Exercise requirements
Every record is to be printed exactly as written, and any picture in it is skipped.

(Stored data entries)

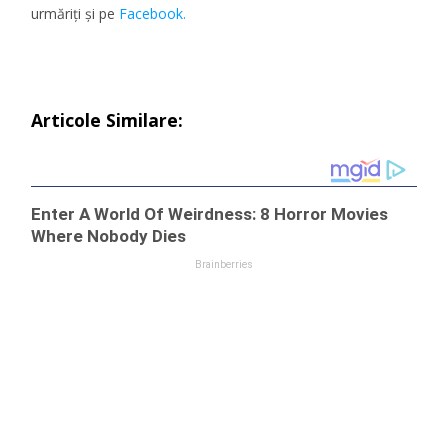
urmăriţi şi pe
Facebook.
Articole Similare:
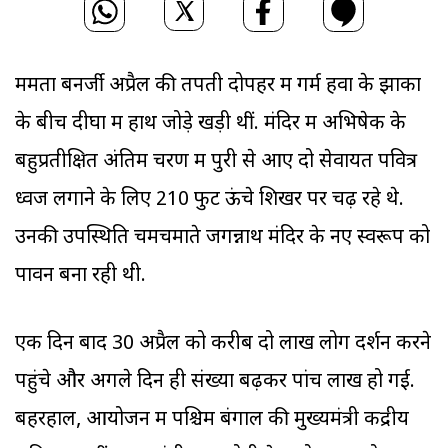
ममता बनर्जी अप्रैल की तपती दोपहर में गर्म हवा के झोंकों
के बीच दीघा में हाथ जोड़े खड़ी थीं. मंदिर में अभिषेक के
बहुप्रतीक्षित अंतिम चरण में पुरी से आए दो सेवायत पवित्र
ध्वज लगाने के लिए 210 फुट ऊंचे शिखर पर चढ़ रहे थे.
उनकी उपस्थिति चमचमाते जगन्नाथ मंदिर के नए स्वरूप को
पावन बना रही थी.
एक दिन बाद 30 अप्रैल को करीब दो लाख लोग दर्शन करने
पहुंचे और अगले दिन ही संख्या बढ़कर पांच लाख हो गई.
बहरहाल, आयोजन में पश्चिम बंगाल की मुख्यमंत्री केंद्रीय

Task solution
urmăriţi şi pe
Facebook.
Articole Similare:
ममता बनर्जी अप्रैल की तपती दोपहर में गर्म हवा के झोंकों
के बीच दीघा में हाथ जोड़े खड़ी थीं. मंदिर में अभिषेक के
बहुप्रतीक्षित अंतिम चरण में पुरी से आए दो सेवायत पवित्र
ध्वज लगाने के लिए 210 फुट ऊंचे शिखर पर चढ़ रहे थे.
उनकी उपस्थिति चमचमाते जगन्नाथ मंदिर के नए स्वरूप को
पावन बना रही थी.
एक दिन बाद 30 अप्रैल को करीब दो लाख लोग दर्शन करने
पहुंचे और अगले दिन ही संख्या बढ़कर पांच लाख हो गई.
बहरहाल, आयोजन में पश्चिम बंगाल की मुख्यमंत्री केंद्रीय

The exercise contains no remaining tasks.